Logo Questions Linux Laravel Mysql Ubuntu Git Menu
 

Collatz conjecture in Rust: functional v imperative approach

I wanted to play around with some good old Collatz conjecture and decided that it would be fun to do it in a (very) functional style, so I implemented an unfoldr function, close to the one Haskell has:

fn unfoldr<F, T>(foo: F, seed: T, mut vec: Vec<T>) -> Vec<T>
    where F: Fn(T) -> Option<(T, T)>
{
    if let Some((x, y)) = foo(seed) {
        vec.push(x);
        unfoldr(foo, y, vec)
    } else {
        vec
    }
}

The rest was pretty straightforward:

fn collatz_next(n: u64) -> u64 {
    if n % 2 == 0 { n / 2 } else { 3 * n + 1 }
}

pub fn collatz_seq_f(n: u64) -> Vec<u64> {
    unfoldr(|n| if n == 1 { None } else { Some((n, collatz_next(n))) }, n, Vec::new())
}

With collatz_seq_f returning a Vector with the sequence starting with a given number n.

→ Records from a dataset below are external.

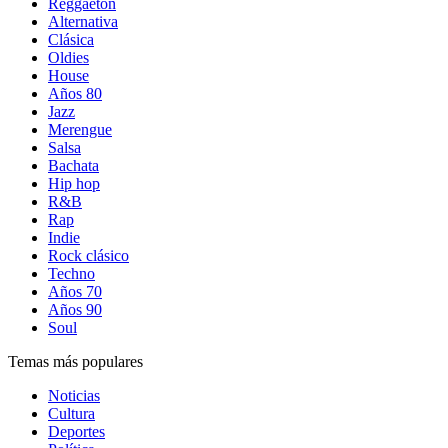
Reggaetón
Alternativa
Clásica
Oldies
House
Años 80
Jazz
Merengue
Salsa
Bachata
Hip hop
R&B
Rap
Indie
Rock clásico
Techno
Años 70
Años 90
Soul
Temas más populares
Noticias
Cultura
Deportes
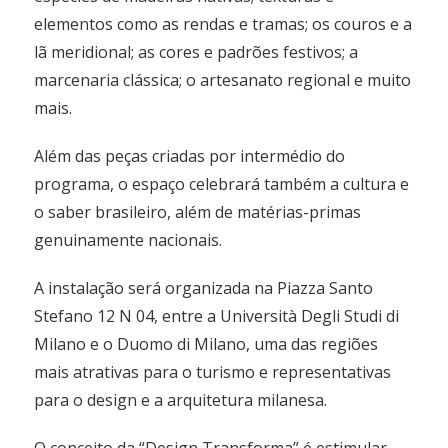
elementos como as rendas e tramas; os couros e a
lã meridional; as cores e padrões festivos; a
marcenaria clássica; o artesanato regional e muito
mais.
Além das peças criadas por intermédio do
programa, o espaço celebrará também a cultura e
o saber brasileiro, além de matérias-primas
genuinamente nacionais.
A instalação será organizada na Piazza Santo
Stefano 12 N 04, entre a Università Degli Studi di
Milano e o Duomo di Milano, uma das regiões
mais atrativas para o turismo e representativas
para o design e a arquitetura milanesa.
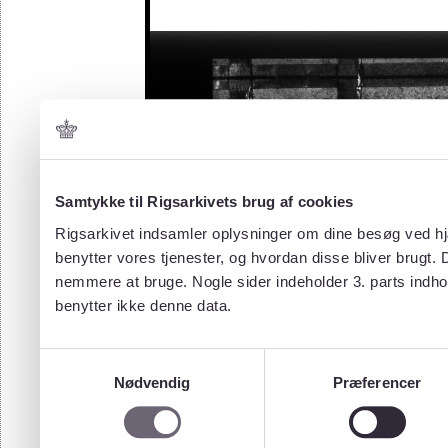
Samtykke til Rigsarkivets brug af cookies
Rigsarkivet indsamler oplysninger om dine besøg ved hjæ
benytter vores tjenester, og hvordan disse bliver brugt.
nemmere at bruge. Nogle sider indeholder 3. parts indho
benytter ikke denne data.
Samtykkevalg
Nødvendig
Præferencer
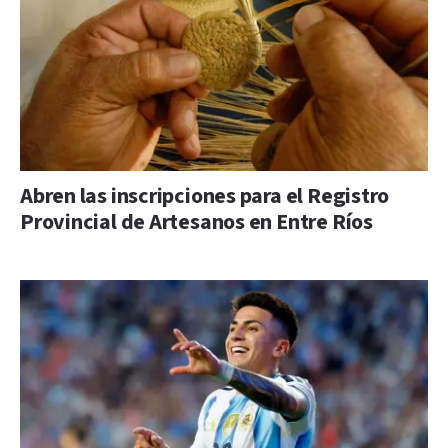
Abren las inscripciones para el Registro
Provincial de Artesanos en Entre Ríos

I wondered, however, if Rust approves of this style, and implemented an simple imperative counterpart:

pub fn collatz_seq_i(n: u64, mut vec: Vec<u64>) -> Vec<u64> {
    let mut c = n;
    while c != 1 {
        vec.push(c);
        c = collatz_next(c);
    }
    vec
}

And compared them with cargo bench (0.13.0-nightly (2ef3cde 2016-09-04)). I was a bit disappointed that my fun unfoldr approach was only half as fast as the imperative implementation:

running 3 tests
test tests::it_works ... ignored
test tests::bench_collatz_functional ... bench:         900 ns/iter (+/- 47)
test tests::bench_collatz_imperative ... bench:         455 ns/iter (+/- 29)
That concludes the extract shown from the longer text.